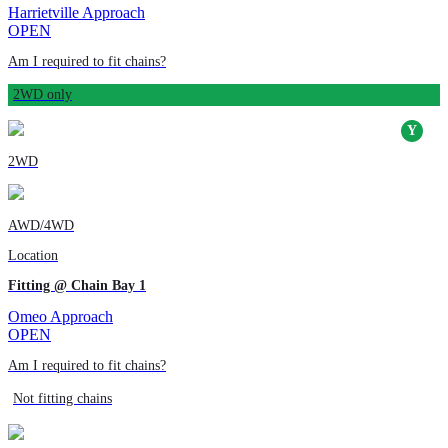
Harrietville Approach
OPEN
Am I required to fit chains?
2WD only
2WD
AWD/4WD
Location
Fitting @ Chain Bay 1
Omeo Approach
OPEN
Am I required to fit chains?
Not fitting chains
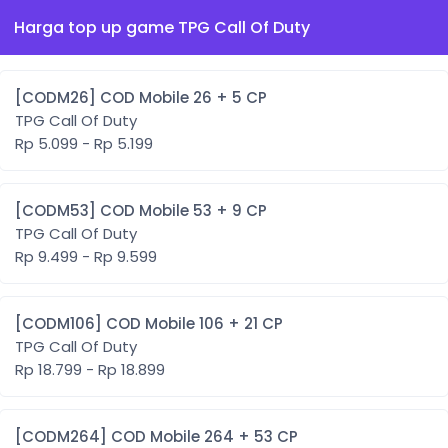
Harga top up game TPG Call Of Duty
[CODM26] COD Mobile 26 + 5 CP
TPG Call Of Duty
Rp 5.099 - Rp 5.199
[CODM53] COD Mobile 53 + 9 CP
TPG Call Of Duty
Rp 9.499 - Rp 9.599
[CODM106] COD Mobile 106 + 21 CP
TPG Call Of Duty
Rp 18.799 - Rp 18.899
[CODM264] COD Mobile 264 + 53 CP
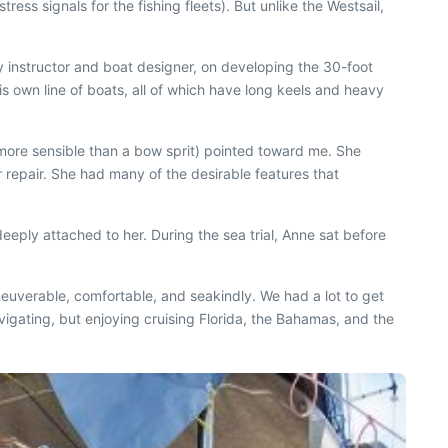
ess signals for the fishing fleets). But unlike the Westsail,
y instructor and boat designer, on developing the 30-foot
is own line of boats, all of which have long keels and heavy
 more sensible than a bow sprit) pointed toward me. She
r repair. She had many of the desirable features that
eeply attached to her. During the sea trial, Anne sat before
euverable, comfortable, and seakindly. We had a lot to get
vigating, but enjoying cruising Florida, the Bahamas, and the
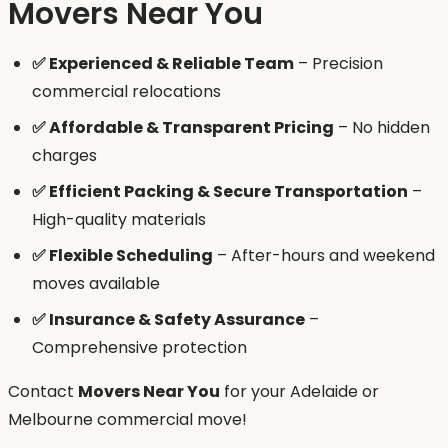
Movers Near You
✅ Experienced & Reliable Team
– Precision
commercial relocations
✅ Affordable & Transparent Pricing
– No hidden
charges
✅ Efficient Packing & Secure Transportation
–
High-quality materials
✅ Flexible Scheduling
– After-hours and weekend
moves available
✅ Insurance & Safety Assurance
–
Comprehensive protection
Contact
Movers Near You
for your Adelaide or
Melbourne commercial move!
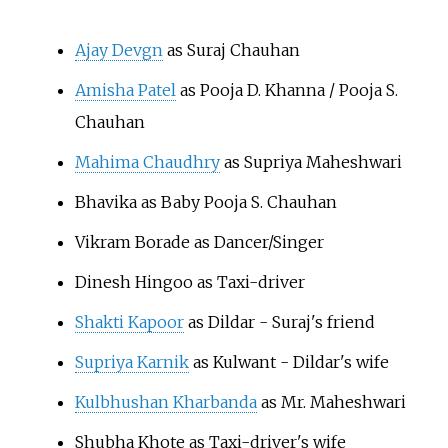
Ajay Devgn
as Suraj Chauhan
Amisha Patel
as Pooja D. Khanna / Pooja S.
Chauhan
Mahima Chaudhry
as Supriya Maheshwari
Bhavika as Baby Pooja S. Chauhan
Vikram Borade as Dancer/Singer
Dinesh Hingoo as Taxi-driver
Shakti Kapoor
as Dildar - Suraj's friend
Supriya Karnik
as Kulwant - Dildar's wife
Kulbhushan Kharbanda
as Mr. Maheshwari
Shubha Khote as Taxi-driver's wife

┄┄┄┄┄┄┄┄┄┄┄┄┄┄┄┄┄┄┄┄

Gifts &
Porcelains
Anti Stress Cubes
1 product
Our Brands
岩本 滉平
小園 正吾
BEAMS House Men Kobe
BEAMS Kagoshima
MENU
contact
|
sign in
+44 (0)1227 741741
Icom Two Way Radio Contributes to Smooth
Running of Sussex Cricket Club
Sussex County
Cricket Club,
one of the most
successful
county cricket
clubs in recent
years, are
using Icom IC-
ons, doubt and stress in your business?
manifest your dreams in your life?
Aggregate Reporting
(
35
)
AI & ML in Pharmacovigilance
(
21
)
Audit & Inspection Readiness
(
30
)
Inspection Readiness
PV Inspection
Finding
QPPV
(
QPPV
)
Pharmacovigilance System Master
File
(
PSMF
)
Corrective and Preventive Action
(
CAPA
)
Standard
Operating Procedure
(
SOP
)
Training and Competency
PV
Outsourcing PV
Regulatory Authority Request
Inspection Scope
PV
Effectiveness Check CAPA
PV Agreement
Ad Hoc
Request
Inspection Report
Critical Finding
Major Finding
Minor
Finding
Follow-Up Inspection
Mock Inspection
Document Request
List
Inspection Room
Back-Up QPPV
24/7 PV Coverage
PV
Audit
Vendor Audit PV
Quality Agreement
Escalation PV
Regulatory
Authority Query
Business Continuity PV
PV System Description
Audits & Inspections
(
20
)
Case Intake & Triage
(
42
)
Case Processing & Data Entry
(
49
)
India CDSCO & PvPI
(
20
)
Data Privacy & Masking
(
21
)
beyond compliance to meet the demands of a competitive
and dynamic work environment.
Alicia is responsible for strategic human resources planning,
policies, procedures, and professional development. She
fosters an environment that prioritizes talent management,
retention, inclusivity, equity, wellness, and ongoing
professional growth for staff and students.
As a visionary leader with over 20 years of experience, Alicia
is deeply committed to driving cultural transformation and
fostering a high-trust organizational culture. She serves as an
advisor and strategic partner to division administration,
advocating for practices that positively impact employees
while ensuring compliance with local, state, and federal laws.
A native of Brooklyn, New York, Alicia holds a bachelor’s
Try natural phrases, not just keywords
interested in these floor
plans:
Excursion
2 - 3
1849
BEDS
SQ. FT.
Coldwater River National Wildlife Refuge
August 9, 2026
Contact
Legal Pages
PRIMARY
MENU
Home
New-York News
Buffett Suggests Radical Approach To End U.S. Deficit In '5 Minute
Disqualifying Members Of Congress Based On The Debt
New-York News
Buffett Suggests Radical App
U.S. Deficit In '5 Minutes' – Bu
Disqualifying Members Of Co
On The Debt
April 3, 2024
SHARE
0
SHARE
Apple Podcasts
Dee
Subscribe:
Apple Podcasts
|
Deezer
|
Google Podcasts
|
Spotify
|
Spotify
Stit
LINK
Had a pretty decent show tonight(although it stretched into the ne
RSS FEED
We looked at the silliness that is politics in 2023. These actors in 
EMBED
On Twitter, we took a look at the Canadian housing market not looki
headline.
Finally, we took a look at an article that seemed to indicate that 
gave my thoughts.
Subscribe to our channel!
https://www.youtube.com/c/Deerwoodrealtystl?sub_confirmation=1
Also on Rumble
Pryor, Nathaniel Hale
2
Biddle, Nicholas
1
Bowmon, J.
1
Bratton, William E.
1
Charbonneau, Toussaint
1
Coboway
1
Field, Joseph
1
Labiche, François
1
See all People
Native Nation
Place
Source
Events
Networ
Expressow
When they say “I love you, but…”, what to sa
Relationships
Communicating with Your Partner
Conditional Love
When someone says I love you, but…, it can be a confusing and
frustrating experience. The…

┄┄┄┄┄┄┄┄┄┄┄┄┄┄┄┄┄┄┄┄

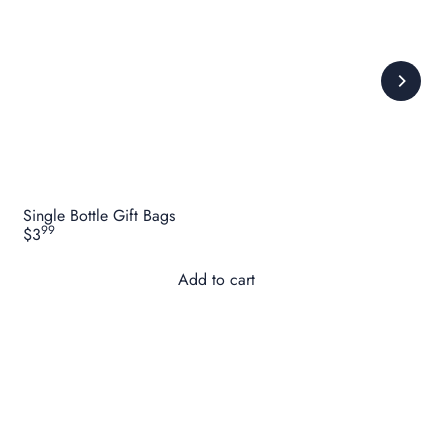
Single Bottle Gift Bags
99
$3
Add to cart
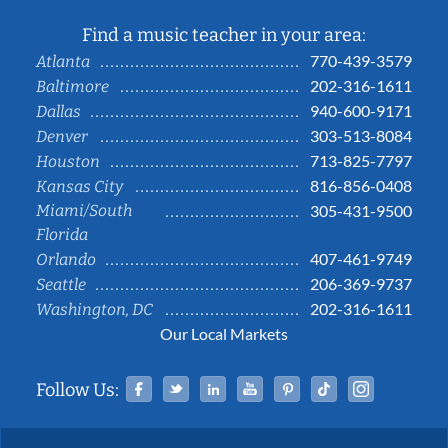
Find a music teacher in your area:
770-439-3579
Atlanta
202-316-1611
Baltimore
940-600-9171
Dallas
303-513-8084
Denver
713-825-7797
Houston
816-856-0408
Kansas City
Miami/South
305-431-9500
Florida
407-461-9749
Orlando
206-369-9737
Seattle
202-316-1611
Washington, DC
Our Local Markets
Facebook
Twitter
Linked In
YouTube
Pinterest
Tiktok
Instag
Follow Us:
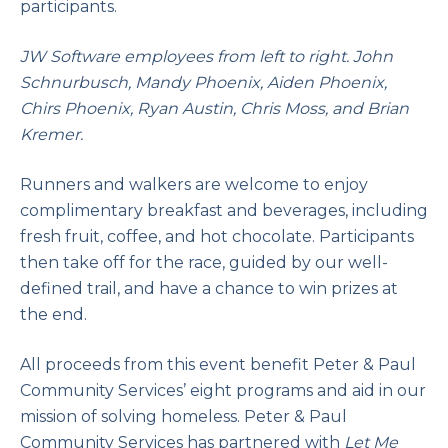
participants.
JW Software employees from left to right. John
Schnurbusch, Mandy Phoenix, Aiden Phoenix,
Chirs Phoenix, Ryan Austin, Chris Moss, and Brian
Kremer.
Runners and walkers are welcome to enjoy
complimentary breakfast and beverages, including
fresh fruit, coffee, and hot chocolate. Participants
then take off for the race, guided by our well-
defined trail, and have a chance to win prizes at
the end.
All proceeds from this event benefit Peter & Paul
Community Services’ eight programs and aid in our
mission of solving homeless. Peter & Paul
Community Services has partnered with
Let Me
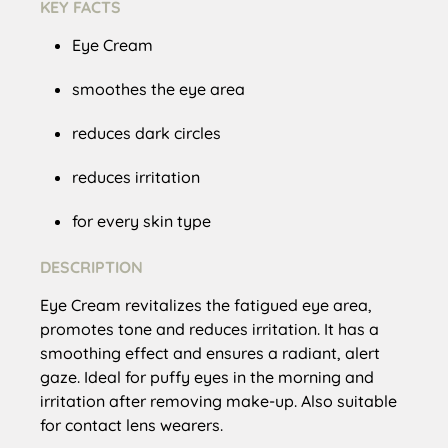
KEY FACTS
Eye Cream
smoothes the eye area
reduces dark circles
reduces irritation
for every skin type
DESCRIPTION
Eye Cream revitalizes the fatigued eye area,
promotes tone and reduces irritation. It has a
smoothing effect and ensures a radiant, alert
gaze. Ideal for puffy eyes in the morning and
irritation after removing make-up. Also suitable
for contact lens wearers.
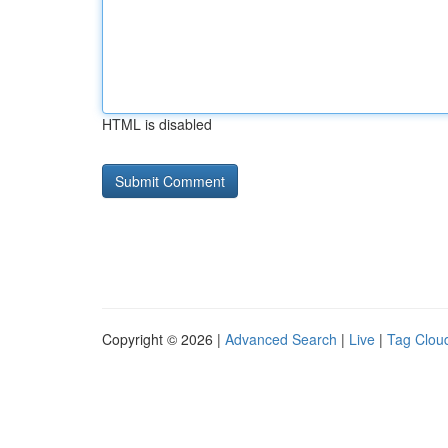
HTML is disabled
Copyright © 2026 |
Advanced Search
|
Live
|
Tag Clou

┄┄┄┄┄┄┄┄┄┄┄┄┄┄┄┄┄┄┄┄

**Activity:**
Lines above that contain the string "professional" make up the answer.

**Solved exercise:**
policies, procedures, and professional development. She
professional growth for staff and students.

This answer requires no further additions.